#### [Problem]
Exact copy, no pictures: output all the records that follow.

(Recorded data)
*** Begin section ***

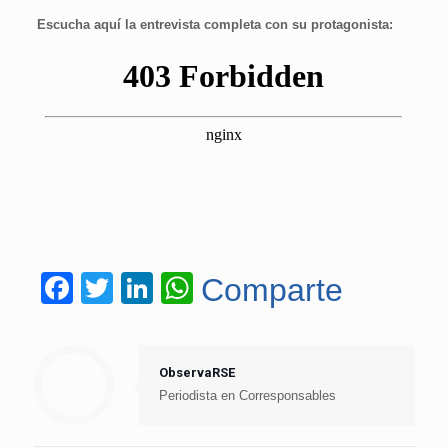
Escucha aquí la entrevista completa con su protagonista:
Facebook
Twitter
LinkedIn
WhatsApp
Comparte
ObservaRSE
Periodista en Corresponsables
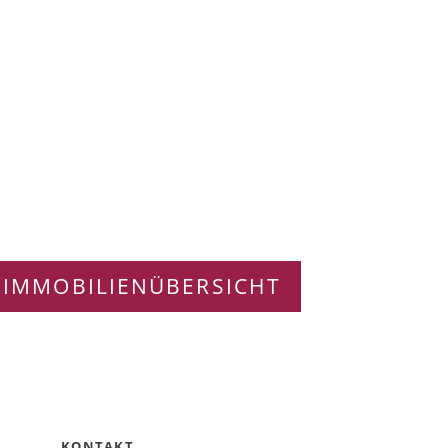
 IMMOBILIENÜBERSICHT
KONTAKT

*** End section ***

#### [Your solution]
Escucha aquí la entrevista completa con su protagonista:
Facebook
Twitter
LinkedIn
WhatsApp
Comparte
ObservaRSE
Periodista en Corresponsables
 IMMOBILIENÜBERSICHT
KONTAKT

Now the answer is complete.